Sudhoff H, Liebehenz Y, Aschenbrenner J, Euteneuer S, Ebmeyer J, Bernal-Sprekelsen M, Stark T, Dazert S
Hals-Nasen-Ohrenklinik der Ruhr-Universität Bochum, St. Elisabeth Hospital, Bochum, Germany.
Laryngorhinootologie. 2004 Jan;83(1):14-9. doi: 10.1055/s-2004-814236.
The pathology associated to cholesteatoma is predominantly a consequence of osteoclast-mediated bone resorption within the middle ear. To assess its pathogenesis a murine model for dermal-implant induced osteolysis was evaluated for the expression of osteoclast stimulating and differentiating factors.
Mouse calvaria were analysed for the expression of osteoprotegerin ligand (OPGL), osteoprotegerin (OPG) and macrophage-colony stimulating factor (M-CSF) using immunohistochemistry. The detection of osteoclast cell lineage was acquired by immunohistochemistry using markers CD 4, CD 11a, CD 11b, CD 14, CD 51, CD 68 and TRAP.
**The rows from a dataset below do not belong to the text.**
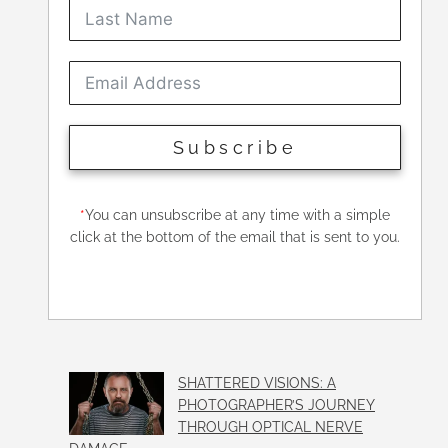
Subscribe
*
You can unsubscribe at any time with a simple
click at the bottom of the email that is sent to you.
SHATTERED VISIONS: A
PHOTOGRAPHER’S JOURNEY
THROUGH OPTICAL NERVE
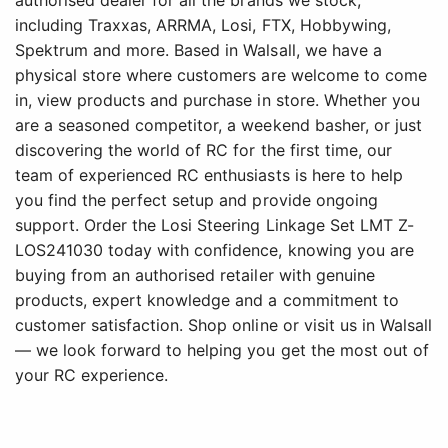
authorised dealer for all the brands we stock,
including Traxxas, ARRMA, Losi, FTX, Hobbywing,
Spektrum and more. Based in Walsall, we have a
physical store where customers are welcome to come
in, view products and purchase in store. Whether you
are a seasoned competitor, a weekend basher, or just
discovering the world of RC for the first time, our
team of experienced RC enthusiasts is here to help
you find the perfect setup and provide ongoing
support. Order the Losi Steering Linkage Set LMT Z-
LOS241030 today with confidence, knowing you are
buying from an authorised retailer with genuine
products, expert knowledge and a commitment to
customer satisfaction. Shop online or visit us in Walsall
— we look forward to helping you get the most out of
your RC experience.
An increased expression of the investigated cytokines M-CSF, OPG and OPGL was demonstrated by immunohistochemistry. The presence of osteoclast precursor cells and mature resorbing osteoclasts was confirmed in time-dependent manner triggered by dermal implantation.
This study reveals the basic events in osteoclast biology in localized inflammatory bone resorption and provides new insights into the comprehension of cholesteatoma-induced bone resorption.